WORK INSTRUCTIONS: Pictures aside, the data must be reproduced exactly.

************

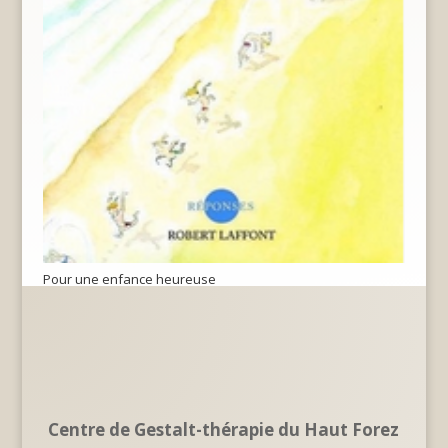
Pour une enfance heureuse
Centre de Gestalt-thérapie du Haut Forez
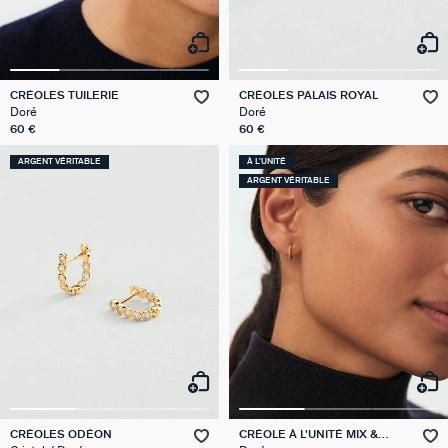
CRÉOLES TUILERIE
CRÉOLES PALAIS ROYAL
Doré
Doré
60 €
60 €
ARGENT VÉRITABLE
À L'UNITÉ
ARGENT VÉRITABLE
CRÉOLES ODÉON
CRÉOLE À L'UNITÉ MIX &
MATCH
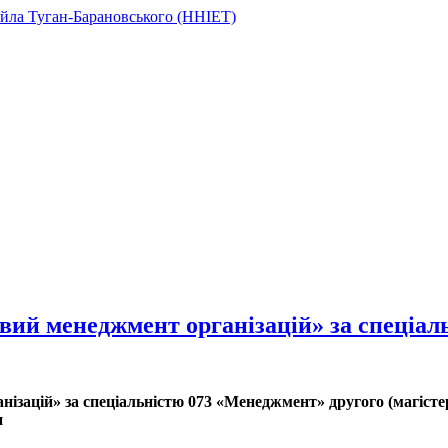
вий менеджмент організацій» за спеціа
нізацій»
за спеціальністю 073 «Менеджмент» другого (магістер
н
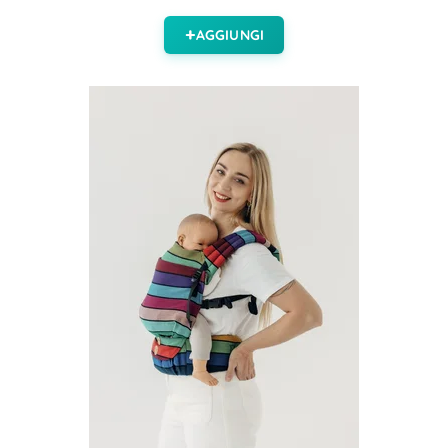
AGGIUNGI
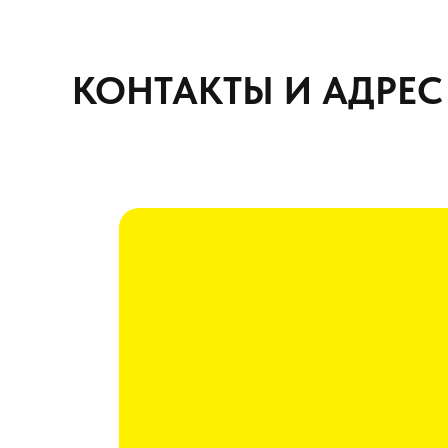
КОНТАКТЫ И АДРЕС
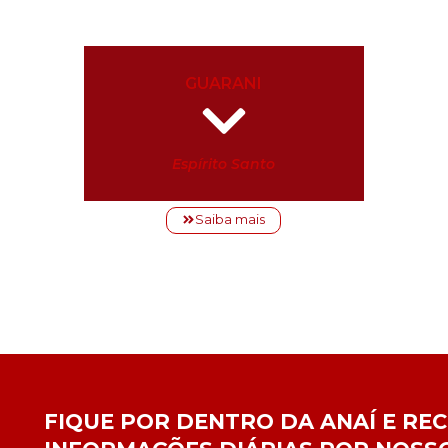
GUARANI
Espírito Santo
Saiba mais
FIQUE POR DENTRO DA ANAÍ E RE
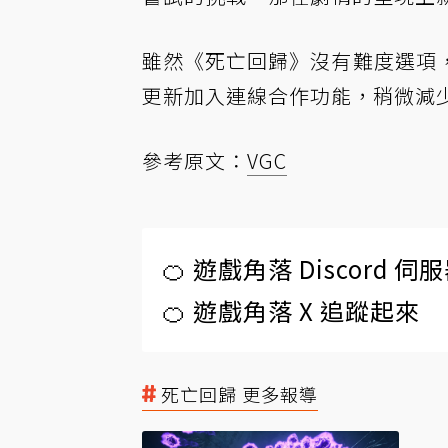
雖然《死亡回歸》沒有難度選項
更新加入連線合作功能，稍微減
參考原文：
VGC
🍊 遊戲角落 Discord 
🍊 遊戲角落 X 追蹤起來
死亡回歸 更多報導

************

REPLY:
Pour une enfance heureuse
Centre de Gestalt-thérapie du Haut Forez
CRÉOLES TUILERIE
CRÉOLES PALAIS ROYAL
Doré
Doré
60 €
60 €
ARGENT VÉRITABLE
À L'UNITÉ
ARGENT VÉRITABLE
CRÉOLES ODÉON
CRÉOLE À L'UNITÉ MIX &
MATCH
вий менеджмент організацій» за спеціа
нізацій»
за спеціальністю 073 «Менеджмент» другого (магістер
н
AGGIUNGI
КОНТАКТЫ И АДРЕС
GUARANI
Espírito Santo
Saiba mais
FIQUE POR DENTRO DA ANAÍ E RE
雖然《死亡回歸》沒有難度選項
更新加入連線合作功能，稍微減
參考原文：
VGC
🍊 遊戲角落 Discord 
🍊 遊戲角落 X 追蹤起來
死亡回歸 更多報導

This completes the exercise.